Lima Tahun Lalu

[ Jody's side ]

Anak-anak laki-laki kelas dua sekolah menengah pertama tengah berkumpul di sebuah ruangan yang memiliki banyak sofa di penginapan yang berada tak jauh dari pantai. Mereka terlihat membuat lingkaran dengan sebuah botol berada di tengah, salah satu dari mereka memutar botol tersebut.

Tutup botol mengarah pada Jody, yang mana cukup membuat ia merasa sedikit takut. Takut kalau teman-temannya akan menyuruhnya melakukan sesuatu yang gila.

“Jadi, dare buat lo itu...”

Jody menunggu temannya yang sedang berpikir itu. Jemari tangannya saling bersentuhan satu sama lain, bibirnya sedikit dikulum.

“Dare lo itu bilang kalau lo suka sama kak Tirta sambil direkam.”

Jody betul-betul terkejut, kedua matanya melebar seperti telur yang digoreng. “Lo udah gila.”

“Jo, dare adalah dare. Udah jalanin aja sih.”
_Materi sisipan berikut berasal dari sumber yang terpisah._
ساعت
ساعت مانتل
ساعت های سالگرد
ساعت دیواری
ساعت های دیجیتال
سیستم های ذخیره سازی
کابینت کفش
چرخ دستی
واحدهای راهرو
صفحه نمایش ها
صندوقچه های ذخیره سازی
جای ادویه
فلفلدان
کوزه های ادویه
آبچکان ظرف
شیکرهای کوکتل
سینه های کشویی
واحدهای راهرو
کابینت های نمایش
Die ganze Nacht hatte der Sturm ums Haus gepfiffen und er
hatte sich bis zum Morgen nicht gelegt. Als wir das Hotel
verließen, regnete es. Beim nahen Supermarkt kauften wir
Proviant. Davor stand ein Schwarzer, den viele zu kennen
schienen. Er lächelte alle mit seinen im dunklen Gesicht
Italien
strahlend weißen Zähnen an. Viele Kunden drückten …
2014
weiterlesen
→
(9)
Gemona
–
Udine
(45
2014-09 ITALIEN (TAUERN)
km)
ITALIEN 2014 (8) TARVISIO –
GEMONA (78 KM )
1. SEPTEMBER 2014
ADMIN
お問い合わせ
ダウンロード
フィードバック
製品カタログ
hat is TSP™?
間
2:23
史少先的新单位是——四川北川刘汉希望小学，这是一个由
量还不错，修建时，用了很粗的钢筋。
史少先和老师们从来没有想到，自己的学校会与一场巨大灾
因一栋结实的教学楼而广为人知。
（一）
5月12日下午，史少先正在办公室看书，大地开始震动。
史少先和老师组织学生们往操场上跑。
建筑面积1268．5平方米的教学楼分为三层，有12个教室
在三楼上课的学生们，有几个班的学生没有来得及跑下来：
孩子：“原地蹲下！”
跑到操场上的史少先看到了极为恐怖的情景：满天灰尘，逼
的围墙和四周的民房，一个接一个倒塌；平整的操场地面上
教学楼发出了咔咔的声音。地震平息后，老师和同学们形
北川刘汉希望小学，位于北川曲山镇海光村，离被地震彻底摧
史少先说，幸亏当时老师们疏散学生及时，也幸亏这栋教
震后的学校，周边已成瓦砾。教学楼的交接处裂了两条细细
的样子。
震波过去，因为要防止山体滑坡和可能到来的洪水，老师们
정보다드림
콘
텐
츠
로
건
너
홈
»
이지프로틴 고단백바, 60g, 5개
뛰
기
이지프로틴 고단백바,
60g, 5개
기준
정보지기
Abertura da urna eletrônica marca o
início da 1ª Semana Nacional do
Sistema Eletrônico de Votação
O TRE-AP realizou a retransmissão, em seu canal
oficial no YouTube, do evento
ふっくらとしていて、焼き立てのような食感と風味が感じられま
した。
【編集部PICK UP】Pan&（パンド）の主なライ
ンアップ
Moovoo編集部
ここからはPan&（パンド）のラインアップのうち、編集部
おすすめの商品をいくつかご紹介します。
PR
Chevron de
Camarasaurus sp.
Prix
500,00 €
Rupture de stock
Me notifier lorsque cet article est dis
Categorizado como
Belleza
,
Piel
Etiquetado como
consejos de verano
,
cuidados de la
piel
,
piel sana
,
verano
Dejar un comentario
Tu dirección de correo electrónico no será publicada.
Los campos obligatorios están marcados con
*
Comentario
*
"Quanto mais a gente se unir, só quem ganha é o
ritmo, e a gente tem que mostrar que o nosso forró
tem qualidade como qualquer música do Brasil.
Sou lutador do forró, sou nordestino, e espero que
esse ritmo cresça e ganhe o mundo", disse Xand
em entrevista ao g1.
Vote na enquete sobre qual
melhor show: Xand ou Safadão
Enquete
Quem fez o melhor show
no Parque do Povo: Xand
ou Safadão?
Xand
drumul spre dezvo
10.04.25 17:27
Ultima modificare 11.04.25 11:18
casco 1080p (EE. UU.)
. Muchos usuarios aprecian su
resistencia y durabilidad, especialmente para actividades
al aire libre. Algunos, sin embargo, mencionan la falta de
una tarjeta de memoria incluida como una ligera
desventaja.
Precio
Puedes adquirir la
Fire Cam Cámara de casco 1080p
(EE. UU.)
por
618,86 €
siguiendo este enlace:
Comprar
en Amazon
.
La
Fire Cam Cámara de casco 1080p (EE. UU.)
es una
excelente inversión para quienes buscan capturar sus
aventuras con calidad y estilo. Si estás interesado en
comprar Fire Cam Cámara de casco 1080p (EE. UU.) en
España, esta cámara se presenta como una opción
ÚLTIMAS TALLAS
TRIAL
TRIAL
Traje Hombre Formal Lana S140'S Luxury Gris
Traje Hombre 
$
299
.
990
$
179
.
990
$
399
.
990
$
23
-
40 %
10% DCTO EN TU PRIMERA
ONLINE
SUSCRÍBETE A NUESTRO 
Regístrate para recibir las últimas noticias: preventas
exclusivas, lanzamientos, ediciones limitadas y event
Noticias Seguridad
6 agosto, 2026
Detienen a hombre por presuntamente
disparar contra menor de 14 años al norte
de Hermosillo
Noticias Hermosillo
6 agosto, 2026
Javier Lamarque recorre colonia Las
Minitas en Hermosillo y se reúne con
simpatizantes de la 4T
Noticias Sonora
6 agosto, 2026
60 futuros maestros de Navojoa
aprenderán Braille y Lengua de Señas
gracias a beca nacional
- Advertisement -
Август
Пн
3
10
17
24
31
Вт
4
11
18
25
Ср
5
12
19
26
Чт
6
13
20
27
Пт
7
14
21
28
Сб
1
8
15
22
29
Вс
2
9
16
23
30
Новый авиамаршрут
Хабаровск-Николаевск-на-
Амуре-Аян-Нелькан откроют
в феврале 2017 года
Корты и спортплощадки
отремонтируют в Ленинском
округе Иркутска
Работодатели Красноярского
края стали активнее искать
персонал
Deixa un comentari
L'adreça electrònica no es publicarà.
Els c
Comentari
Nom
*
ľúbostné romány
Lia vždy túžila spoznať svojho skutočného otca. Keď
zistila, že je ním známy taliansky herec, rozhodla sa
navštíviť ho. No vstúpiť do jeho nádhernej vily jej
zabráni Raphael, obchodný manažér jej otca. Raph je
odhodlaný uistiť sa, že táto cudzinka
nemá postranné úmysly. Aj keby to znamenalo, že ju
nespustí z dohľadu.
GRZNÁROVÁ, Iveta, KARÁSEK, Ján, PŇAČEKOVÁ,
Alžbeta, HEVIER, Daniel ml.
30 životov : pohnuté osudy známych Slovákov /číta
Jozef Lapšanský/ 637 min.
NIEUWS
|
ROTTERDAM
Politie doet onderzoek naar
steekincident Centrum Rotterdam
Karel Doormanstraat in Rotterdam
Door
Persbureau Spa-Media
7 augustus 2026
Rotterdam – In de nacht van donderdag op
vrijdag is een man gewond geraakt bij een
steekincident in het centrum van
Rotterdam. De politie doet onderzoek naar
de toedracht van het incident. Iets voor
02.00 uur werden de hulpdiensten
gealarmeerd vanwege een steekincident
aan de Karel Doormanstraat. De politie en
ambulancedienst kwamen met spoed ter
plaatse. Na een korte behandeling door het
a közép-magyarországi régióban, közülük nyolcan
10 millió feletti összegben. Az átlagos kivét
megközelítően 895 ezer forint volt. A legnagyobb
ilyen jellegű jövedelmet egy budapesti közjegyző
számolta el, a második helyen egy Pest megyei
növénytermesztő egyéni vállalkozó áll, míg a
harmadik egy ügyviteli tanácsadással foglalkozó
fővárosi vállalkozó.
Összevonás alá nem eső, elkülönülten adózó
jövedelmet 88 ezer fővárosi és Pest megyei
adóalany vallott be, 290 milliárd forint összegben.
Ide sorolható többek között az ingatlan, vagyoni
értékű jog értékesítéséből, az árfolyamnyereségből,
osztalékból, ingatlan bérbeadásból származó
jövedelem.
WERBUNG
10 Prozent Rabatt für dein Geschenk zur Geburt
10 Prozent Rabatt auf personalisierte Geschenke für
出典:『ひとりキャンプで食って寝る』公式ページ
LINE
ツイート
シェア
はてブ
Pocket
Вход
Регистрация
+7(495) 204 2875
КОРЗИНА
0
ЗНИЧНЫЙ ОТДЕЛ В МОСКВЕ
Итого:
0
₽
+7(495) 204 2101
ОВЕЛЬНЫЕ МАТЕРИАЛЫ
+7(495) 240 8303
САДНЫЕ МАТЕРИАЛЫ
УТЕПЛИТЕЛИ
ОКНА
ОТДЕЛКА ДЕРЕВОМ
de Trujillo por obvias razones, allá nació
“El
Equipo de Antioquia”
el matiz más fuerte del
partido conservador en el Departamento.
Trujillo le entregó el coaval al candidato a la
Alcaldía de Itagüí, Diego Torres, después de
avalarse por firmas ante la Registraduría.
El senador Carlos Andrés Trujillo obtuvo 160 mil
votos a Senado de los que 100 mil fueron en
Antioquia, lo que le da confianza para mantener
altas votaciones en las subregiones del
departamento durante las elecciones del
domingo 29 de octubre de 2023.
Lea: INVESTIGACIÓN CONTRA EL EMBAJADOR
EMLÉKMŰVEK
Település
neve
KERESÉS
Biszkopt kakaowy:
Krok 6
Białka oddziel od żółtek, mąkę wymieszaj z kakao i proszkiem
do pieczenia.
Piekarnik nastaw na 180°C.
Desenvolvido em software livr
“Tapi jangan disebar,” pinta Jody.

“Gak janji,” ucap salah satu teman Jody dengan diakhiri senyuman jahil.

“Gue gak mau,” ujar Jody.

“Payah. Bukan laki-laki sejati lo.”

Jody tersinggung mendapat ejekan dari temannya. Ia mengambil ponsel salah satu temannya yang sudah siap sedia untuk merekam dirinya. Ia arahkan ponsel yang layarnya sudah menampilkan mode merekam ke dirinya.

“Tirta, aku suka sama kamu.”

Salah satu teman Jody memekik tertahan setelah kalimat itu meluncur dari bibir Jody.

Jody mengembalikan ponsel itu pada temannya dan memilih untuk pergi dari ruangan itu.


Pintu kamar Jody diketuk pelan, membuat ia yang sudah berbaring dengan selimut yang menutupi tubuhnya sebatas dada menghembuskan napas kesal. Pasalnya ia sudah siap untuk mengarungi dunia mimpi.

Jody menyibak selimut dan bergerak dari atas kasur. Ia berjalan ke arah pintu dengan langkah malas.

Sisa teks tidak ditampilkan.